The learned cardinals and bishops of the foul, English-loving University of Paris, and of the Church-Christ’s bride on earth!-had set her living body on fire. All for carrying out the Lord’s will-that the Great and True King should be His minister in France. For that, they had rejected the king’s ransom, and sent her to the searing pyre. What then might they not do to this sorceress called Sybyl-who, like her, dwelt among men, wore men’s attire, and claimed for herself powers that eclipsed those of the Creator Himself?
“Please go away,” she murmured. “I must have silence if I am to hear my voices.”
But neither La Sorciere nor the bearded man in black named Boker-who resembled uncannily the glowering patriarchs on the domed ceiling of the great church at Rouen-would leave her alone.
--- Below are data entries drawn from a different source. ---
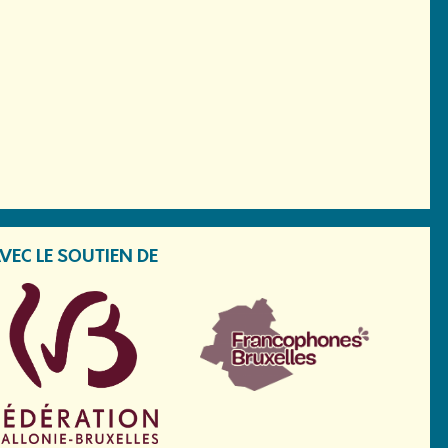
VEC LE SOUTIEN DE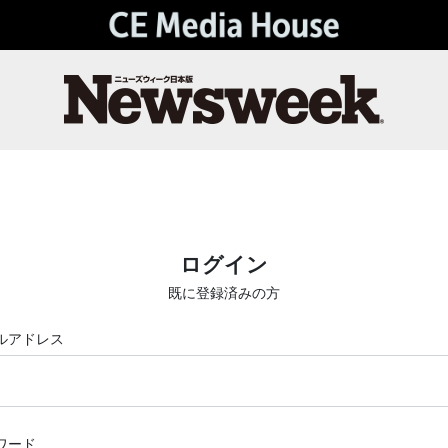
ログイン
既に登録済みの方
ルアドレス
ワード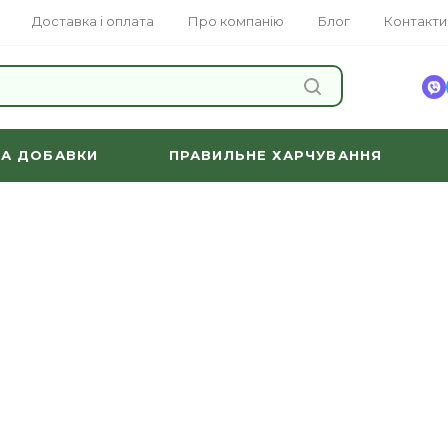
Доставка і оплата
Про компанію
Блог
Контакти
ЗНАЙТИ
ТА ДОБАВКИ
ПРАВИЛЬНЕ ХАРЧУВАННЯ
і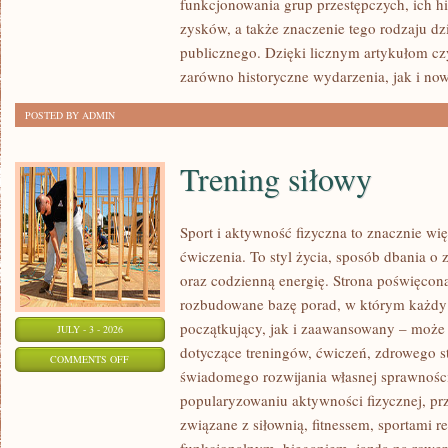
funkcjonowania grup przestępczych, ich hi
SPRAWY
zysków, a także znaczenie tego rodzaju dz
publicznego. Dzięki licznym artykułom cz
zarówno historyczne wydarzenia, jak i no
POSTED BY ADMIN
Trening siłowy
Sport i aktywność fizyczna to znacznie wię
ćwiczenia. To styl życia, sposób dbania o
oraz codzienną energię. Strona poświęcona
rozbudowane bazę porad, w którym każdy
początkujący, jak i zaawansowany – może 
JULY - 3 - 2026
dotyczące treningów, ćwiczeń, zdrowego st
ON
COMMENTS OFF
świadomego rozwijania własnej sprawności
TRENING
popularyzowaniu aktywności fizycznej, pr
SIŁOWY
związane z siłownią, fitnessem, sportami r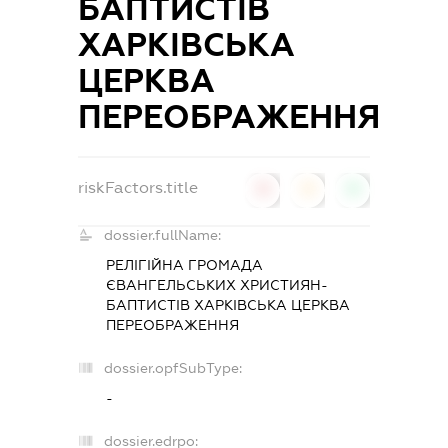
БАПТИСТІВ
ХАРКІВСЬКА
ЦЕРКВА
ПЕРЕОБРАЖЕННЯ
riskFactors.title
0
0
0
dossier.fullName:
РЕЛІГІЙНА ГРОМАДА
ЄВАНГЕЛЬСЬКИХ ХРИСТИЯН-
БАПТИСТІВ ХАРКІВСЬКА ЦЕРКВА
ПЕРЕОБРАЖЕННЯ
dossier.opfSubType:
-
dossier.edrpo: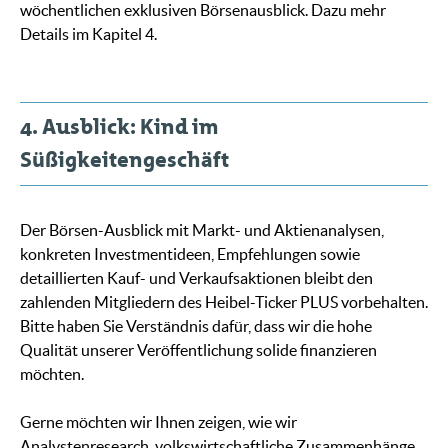
wöchentlichen exklusiven Börsenausblick. Dazu mehr
Details im Kapitel 4.
4. Ausblick: Kind im
Süßigkeitengeschäft
Der Börsen-Ausblick mit Markt- und Aktienanalysen,
konkreten Investmentideen, Empfehlungen sowie
detaillierten Kauf- und Verkaufsaktionen bleibt den
zahlenden Mitgliedern des Heibel-Ticker PLUS vorbehalten.
Bitte haben Sie Verständnis dafür, dass wir die hohe
Qualität unserer Veröffentlichung solide finanzieren
möchten.
Gerne möchten wir Ihnen zeigen, wie wir
Analystenresearch, volkswirtschaftliche Zusammenhänge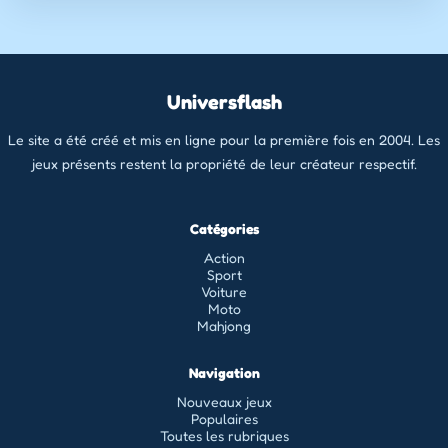
Universflash
Le site a été créé et mis en ligne pour la première fois en 2004. Les
jeux présents restent la propriété de leur créateur respectif.
Catégories
Action
Sport
Voiture
Moto
Mahjong
Navigation
Nouveaux jeux
Populaires
Toutes les rubriques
She implored them, “If you must talk, natter at Monsieur Arouet. That one likes nothing more.”
“Sacred Maid, Rose of France,” said the bearded one, “was France your world?”
“My station in the world,” Joan said.
“Your planet, I mean.”
“Planets are in the sky. I was of the earth.”
“I mean-oh, never mind.” He spoke soundlessly to the woman, Sybyl-”Of the ground? Farmers? Could even prehistoricals be so ignorant?” -apparently thinking she could not read lips, a trick she had mastered to divine the deliberations of churchly tribunals.
Joan said, “I know what is sufficient to my charge.”
Boker frowned, then rushed on. “Please, hear me out. Our cause is just. The fate of the sacred depends upon our winning to our side many converts. If we are to uphold the vessel of humanity, and time-honored traditions of our very identity, we must defeat Secular Skepticism.”